Task statement
Restate word for word the lines from the one containing "17 không tổn" through the end of the listing below, with both ends included.

··· Records ···

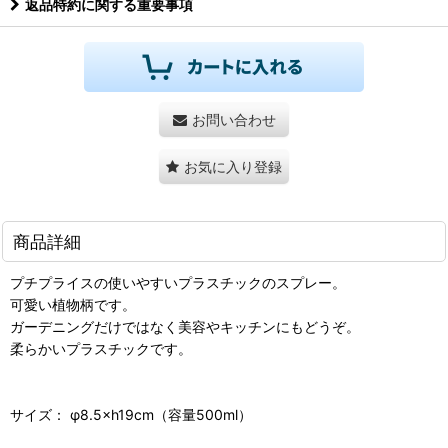
返品特約に関する重要事項
お問い合わせ
お気に入り登録
商品詳細
プチプライスの使いやすいプラスチックのスプレー。
可愛い植物柄です。
ガーデニングだけではなく美容やキッチンにもどうぞ。
柔らかいプラスチックです。
サイズ： φ8.5×h19cm（容量500ml）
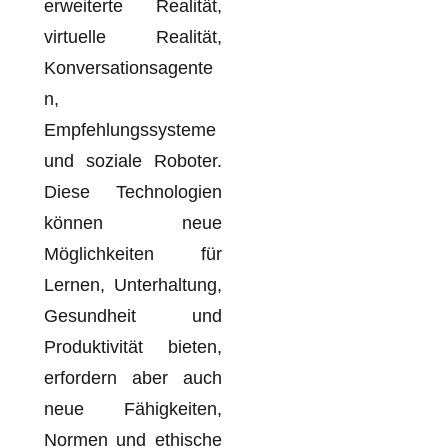
erweiterte Realität,
virtuelle Realität,
Konversationsagente
n,
Empfehlungssysteme
und soziale Roboter.
Diese Technologien
können neue
Möglichkeiten für
Lernen, Unterhaltung,
Gesundheit und
Produktivität bieten,
erfordern aber auch
neue Fähigkeiten,
Normen und ethische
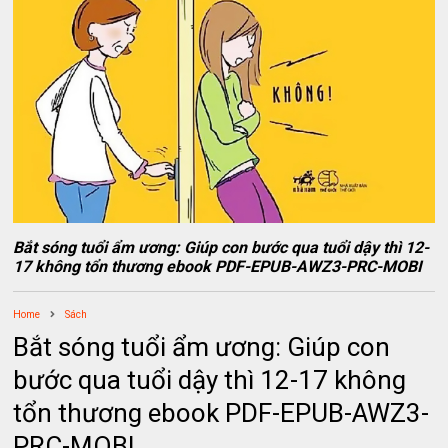
Bắt sóng tuổi ẩm ương: Giúp con bước qua tuổi dậy thì 12-
17 không tổn thương ebook PDF-EPUB-AWZ3-PRC-MOBI
Home
Sách
Bắt sóng tuổi ẩm ương: Giúp con
bước qua tuổi dậy thì 12-17 không
tổn thương ebook PDF-EPUB-AWZ3-
PRC-MOBI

···

Answer section
17 không tổn thương ebook PDF-EPUB-AWZ3-PRC-MOBI
Home
Sách
Bắt sóng tuổi ẩm ương: Giúp con
bước qua tuổi dậy thì 12-17 không
tổn thương ebook PDF-EPUB-AWZ3-
PRC-MOBI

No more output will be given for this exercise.